### ENTRIES PROVIDED
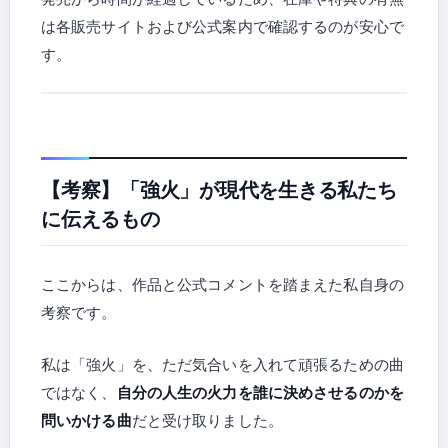
は各販売サイトおよび公式案内で確認するのが安心で
す。
【考察】「強火」が現代を生きる私たち
に伝えるもの
ここからは、作品と公式コメントを踏まえた私自身の
考察です。
私は「強火」を、ただ気合いを入れて頑張るための曲
ではなく、
自分の人生の火力を誰に決めさせるのかを
問いかける曲
だと受け取りました。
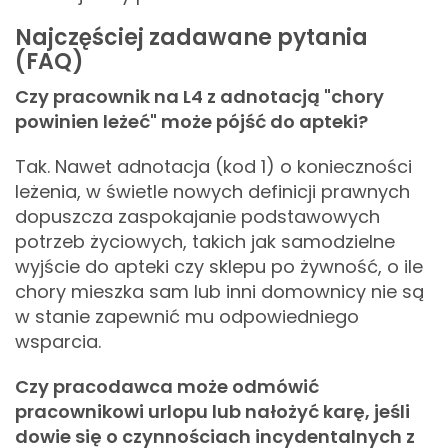
Najczęściej zadawane pytania
(FAQ)
Czy pracownik na L4 z adnotacją "chory
powinien leżeć" może pójść do apteki?
Tak. Nawet adnotacja (kod 1) o konieczności
leżenia, w świetle nowych definicji prawnych
dopuszcza zaspokajanie podstawowych
potrzeb życiowych, takich jak samodzielne
wyjście do apteki czy sklepu po żywność, o ile
chory mieszka sam lub inni domownicy nie są
w stanie zapewnić mu odpowiedniego
wsparcia.
Czy pracodawca może odmówić
pracownikowi urlopu lub nałożyć karę, jeśli
dowie się o czynnościach incydentalnych z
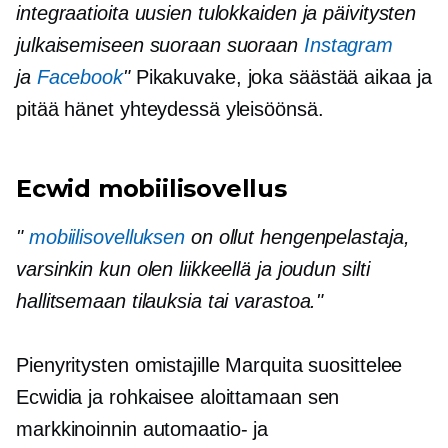
integraatioita uusien tulokkaiden ja päivitysten
julkaisemiseen suoraan suoraan
Instagram
ja
Facebook
"
Pikakuvake, joka säästää aikaa ja
pitää hänet yhteydessä yleisöönsä.
Ecwid mobiilisovellus
"
mobiilisovelluksen
on ollut hengenpelastaja,
varsinkin kun olen liikkeellä ja joudun silti
hallitsemaan tilauksia tai varastoa."
Pienyritysten omistajille Marquita suosittelee
Ecwidia ja rohkaisee aloittamaan sen
markkinoinnin automaatio- ja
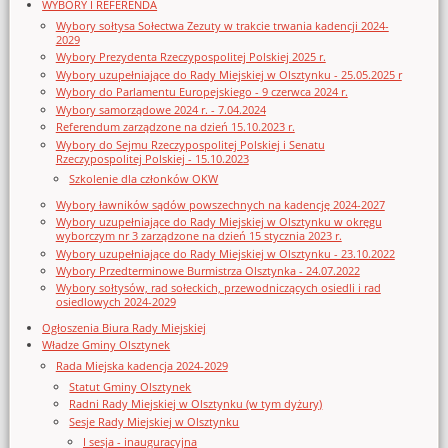
WYBORY I REFERENDA
Wybory sołtysa Sołectwa Zezuty w trakcie trwania kadencji 2024-
2029
Wybory Prezydenta Rzeczypospolitej Polskiej 2025 r.
Wybory uzupełniające do Rady Miejskiej w Olsztynku - 25.05.2025 r
Wybory do Parlamentu Europejskiego - 9 czerwca 2024 r.
Wybory samorządowe 2024 r. - 7.04.2024
Referendum zarządzone na dzień 15.10.2023 r.
Wybory do Sejmu Rzeczypospolitej Polskiej i Senatu
Rzeczypospolitej Polskiej - 15.10.2023
Szkolenie dla członków OKW
Wybory ławników sądów powszechnych na kadencję 2024-2027
Wybory uzupełniające do Rady Miejskiej w Olsztynku w okręgu
wyborczym nr 3 zarządzone na dzień 15 stycznia 2023 r.
Wybory uzupełniające do Rady Miejskiej w Olsztynku - 23.10.2022
Wybory Przedterminowe Burmistrza Olsztynka - 24.07.2022
Wybory sołtysów, rad sołeckich, przewodniczących osiedli i rad
osiedlowych 2024-2029
Ogłoszenia Biura Rady Miejskiej
Władze Gminy Olsztynek
Rada Miejska kadencja 2024-2029
Statut Gminy Olsztynek
Radni Rady Miejskiej w Olsztynku (w tym dyżury)
Sesje Rady Miejskiej w Olsztynku
I sesja - inauguracyjna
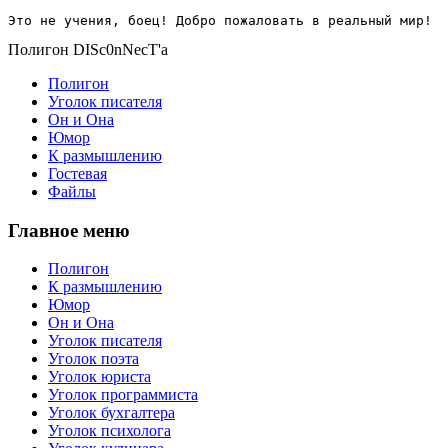
Это не учения, боец! Добро пожаловать в реальный мир!
Полигон DISc0nNecT'a
Полигон
Уголок писателя
Он и Она
Юмор
К размышлению
Гостевая
Файлы
Главное меню
Полигон
К размышлению
Юмор
Он и Она
Уголок писателя
Уголок поэта
Уголок юриста
Уголок программиста
Уголок бухгалтера
Уголок психолога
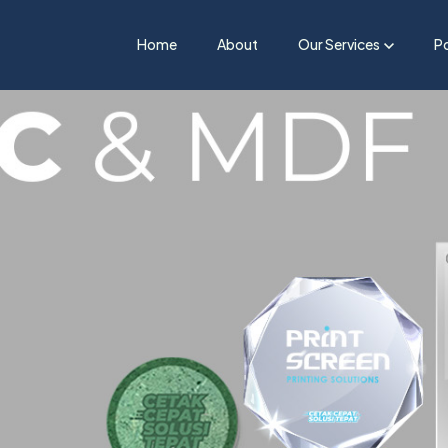
Home
About
Our Services
Po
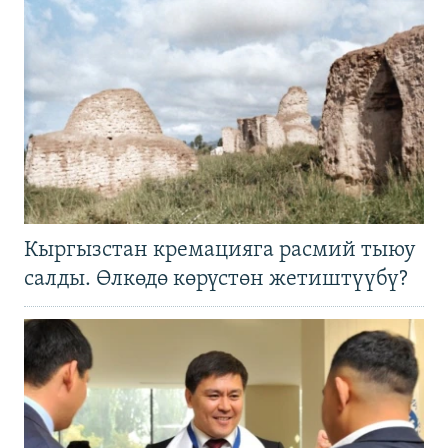
Кыргызстан кремацияга расмий тыюу
салды. Өлкөдө көрүстөн жетиштүүбү?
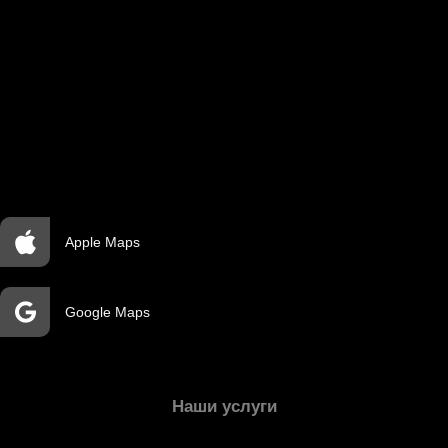
Apple Maps
Google Maps
Наши услуги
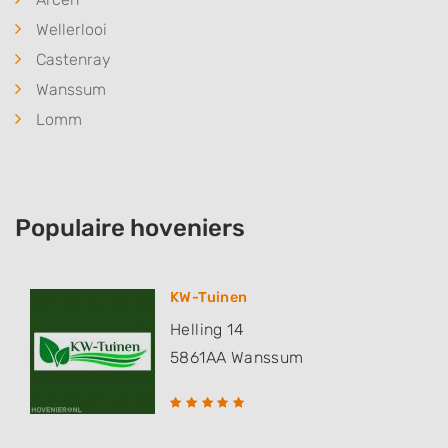
Wellerlooi
Castenray
Wanssum
Lomm
Populaire hoveniers
KW-Tuinen
Helling 14
5861AA
Wanssum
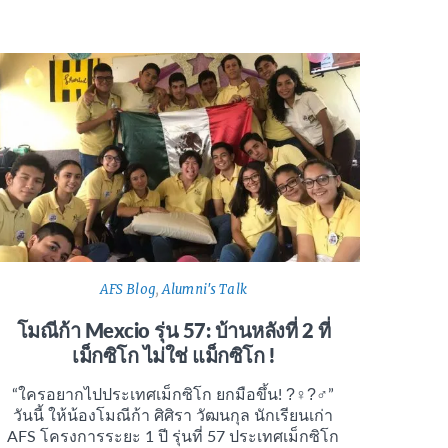
AFS Blog
,
Alumni's Talk
โมณีก้า Mexcio รุ่น 57: บ้านหลังที่ 2 ที่
เม็กซิโก ไม่ใช่ แม็กซิโก !
“ใครอยากไปประเทศเม็กซิโก ยกมือขึ้น! ?‍♀?‍♂”
วันนี้ ให้น้องโมณีก้า ศิศิรา วัฒนกุล นักเรียนเก่า
AFS โครงการระยะ 1 ปี รุ่นที่ 57 ประเทศเม็กซิโก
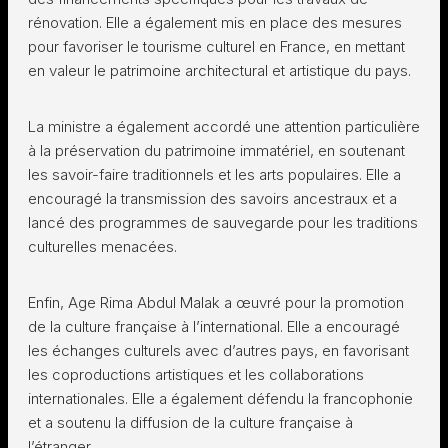
rénovation. Elle a également mis en place des mesures
pour favoriser le tourisme culturel en France, en mettant
en valeur le patrimoine architectural et artistique du pays.
La ministre a également accordé une attention particulière
à la préservation du patrimoine immatériel, en soutenant
les savoir-faire traditionnels et les arts populaires. Elle a
encouragé la transmission des savoirs ancestraux et a
lancé des programmes de sauvegarde pour les traditions
culturelles menacées.
Enfin, Age Rima Abdul Malak a œuvré pour la promotion
de la culture française à l’international. Elle a encouragé
les échanges culturels avec d’autres pays, en favorisant
les coproductions artistiques et les collaborations
internationales. Elle a également défendu la francophonie
et a soutenu la diffusion de la culture française à
l’étranger.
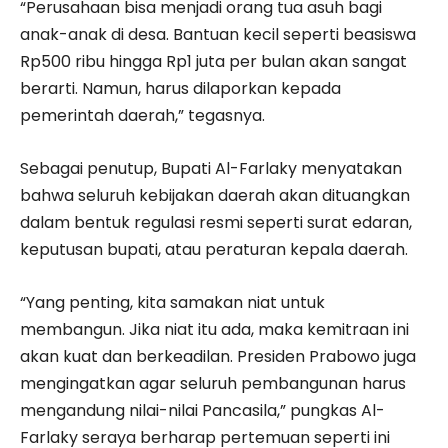
“Perusahaan bisa menjadi orang tua asuh bagi
anak-anak di desa. Bantuan kecil seperti beasiswa
Rp500 ribu hingga Rp1 juta per bulan akan sangat
berarti. Namun, harus dilaporkan kepada
pemerintah daerah,” tegasnya.
Sebagai penutup, Bupati Al-Farlaky menyatakan
bahwa seluruh kebijakan daerah akan dituangkan
dalam bentuk regulasi resmi seperti surat edaran,
keputusan bupati, atau peraturan kepala daerah.
“Yang penting, kita samakan niat untuk
membangun. Jika niat itu ada, maka kemitraan ini
akan kuat dan berkeadilan. Presiden Prabowo juga
mengingatkan agar seluruh pembangunan harus
mengandung nilai-nilai Pancasila,” pungkas Al-
Farlaky seraya berharap pertemuan seperti ini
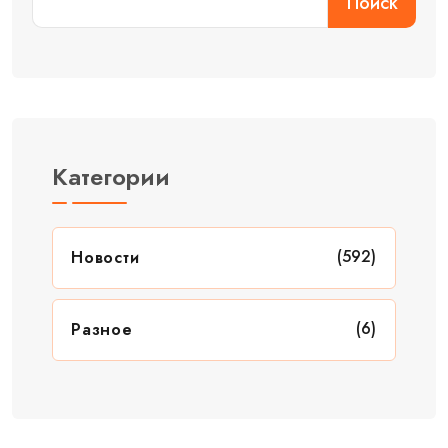
Поиск
Категории
(592)
Новости
(6)
Разное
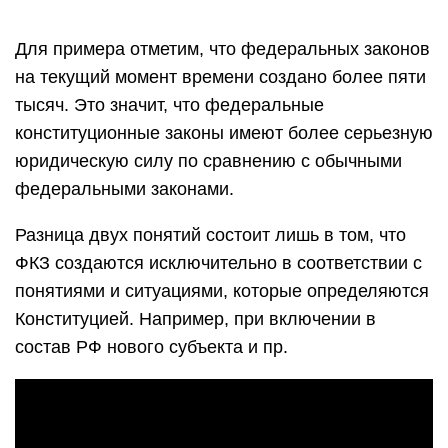
Для примера отметим, что федеральных законов
на текущий момент времени создано более пяти
тысяч. Это значит, что федеральные
конституционные законы имеют более серьезную
юридическую силу по сравнению с обычными
федеральными законами.
Разница двух понятий состоит лишь в том, что
ФКЗ создаются исключительно в соответствии с
понятиями и ситуациями, которые определяются
Конституцией. Например, при включении в
состав РФ нового субъекта и пр.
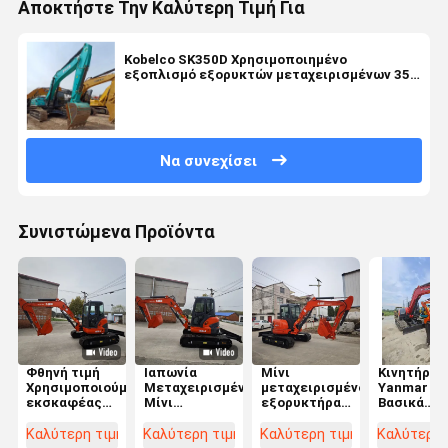
Αποκτήστε Την Καλύτερη Τιμή Για
Kobelco SK350D Χρησιμοποιημένο
εξοπλισμό εξορυκτών μεταχειρισμένων 35
τόνων Μηχανήματα κατασκευής
Να συνεχίσει
Συνιστώμενα Προϊόντα
Φθηνή τιμή
Ιαπωνία
Μίνι
Κινητήρας
Χρησιμοποιούμενη
Μεταχειρισμένο
μεταχειρισμένο
Yanmar -
εκσκαφέας
Μίνι
εξορυκτήρα
Βασικά
U55 5 τόνων
Εκσκαφέας
Kubota U55
εξαρτήμα
Μικρός
5,5 Τόνων
Kubota 5,5
κατασκευ
Καλύτερη τιμή
Καλύτερη τιμή
Καλύτερη τιμή
Καλύτερη 
σκάφτης
Kubota U55
τόνων Kubota
στην Ιαπω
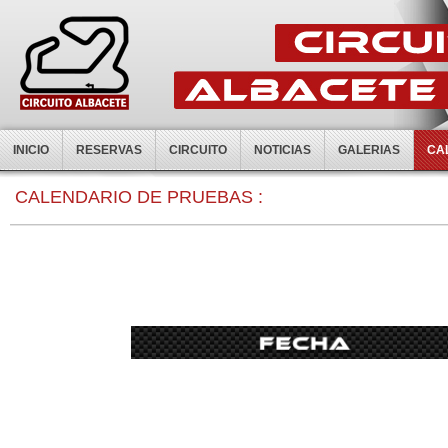
INICIO
RESERVAS
CIRCUITO
NOTICIAS
GALERIAS
CA
CALENDARIO DE PRUEBAS :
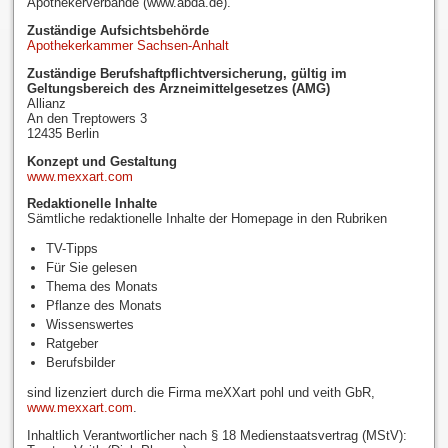
Apothekerverbände (www.abda.de).
Zuständige Aufsichtsbehörde
Apothekerkammer Sachsen-Anhalt
Zuständige Berufshaftpflichtversicherung, gültig im
Geltungsbereich des Arzneimittelgesetzes (AMG)
Allianz
An den Treptowers 3
12435 Berlin
Konzept und Gestaltung
www.mexxart.com
Redaktionelle Inhalte
Sämtliche redaktionelle Inhalte der Homepage in den Rubriken
TV-Tipps
Für Sie gelesen
Thema des Monats
Pflanze des Monats
Wissenswertes
Ratgeber
Berufsbilder
sind lizenziert durch die Firma meXXart pohl und veith GbR,
www.mexxart.com
.
Inhaltlich Verantwortlicher nach § 18 Medienstaatsvertrag (MStV):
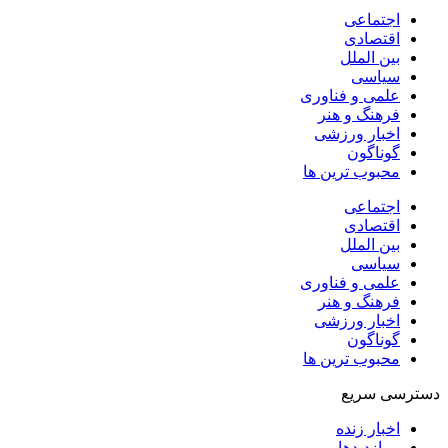
اجتماعی
اقتصادی
بین الملل
سیاسی
علمی و فناوری
فرهنگ و هنر
اخبار ورزشی
گوناگون
محبوب ترین ها
اجتماعی
اقتصادی
بین الملل
سیاسی
علمی و فناوری
فرهنگ و هنر
اخبار ورزشی
گوناگون
محبوب ترین ها
دسترسی سریع
اخبار زنده
پربازدیدها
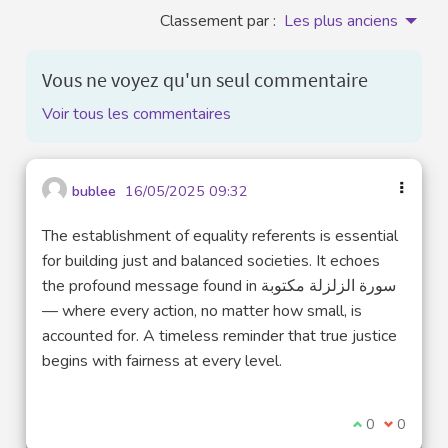
Classement par :
Les plus anciens
Vous ne voyez qu'un seul commentaire
Voir tous les commentaires
bublee
16/05/2025 09:32
The establishment of equality referents is essential
for building just and balanced societies. It echoes
the profound message found in سورة الزلزلة مكتوبة
— where every action, no matter how small, is
accounted for. A timeless reminder that true justice
begins with fairness at every level.
Je suis d'acco
0
Je ne sui
0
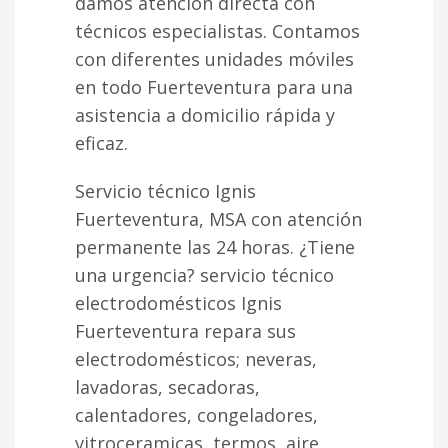
damos atención directa con
técnicos especialistas. Contamos
con diferentes unidades móviles
en todo Fuerteventura para una
asistencia a domicilio rápida y
eficaz.
Servicio técnico Ignis
Fuerteventura, MSA con atención
permanente las 24 horas. ¿Tiene
una urgencia? servicio técnico
electrodomésticos Ignis
Fuerteventura repara sus
electrodomésticos; neveras,
lavadoras, secadoras,
calentadores, congeladores,
vitroceramicas, termos, aire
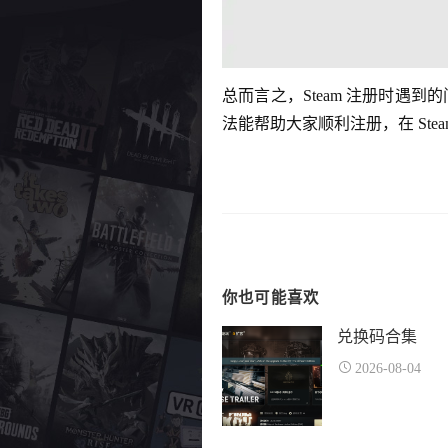
总而言之，Steam 注册时
法能帮助大家顺利注册，在 Ste
你也可能喜欢
兑换码合集
2026-08-04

### WHAT TO DO
Would you filter the records and copy each line that contains the word "seluruh"?

### OUTPUT FOR THIS EXERCISE
bahwa seluruh kebijakan daerah akan dituangkan
mengingatkan agar seluruh pembangunan harus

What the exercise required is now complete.